Collected data entries:
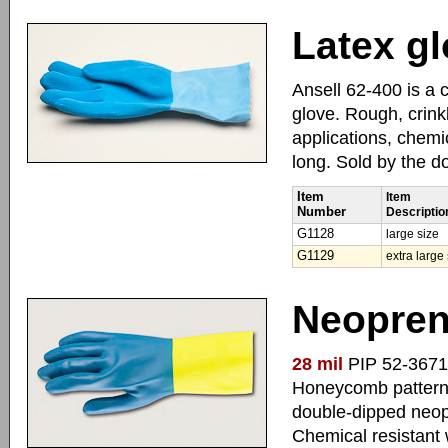
Latex gl
Ansell 62-400 is a 
glove. Rough, crinkl
applications, chemi
long. Sold by the d
Item
Item
Number
Descriptio
G1128
large size
G1129
extra large
Neopren
28 mil
PIP 52-3671 i
Honeycomb pattern f
double-dipped neopr
Chemical resistant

● **Task objective**:
An exact copy of every line above is needed, without the images.

● **Answer to the problem**:
Latex gl
Ansell 62-400 is a 
glove. Rough, crinkl
applications, chemi
long. Sold by the d
Item
Item
Number
Descriptio
G1128
large size
G1129
extra large
Neopren
28 mil
PIP 52-3671 i
Honeycomb pattern f
double-dipped neopr
Chemical resistant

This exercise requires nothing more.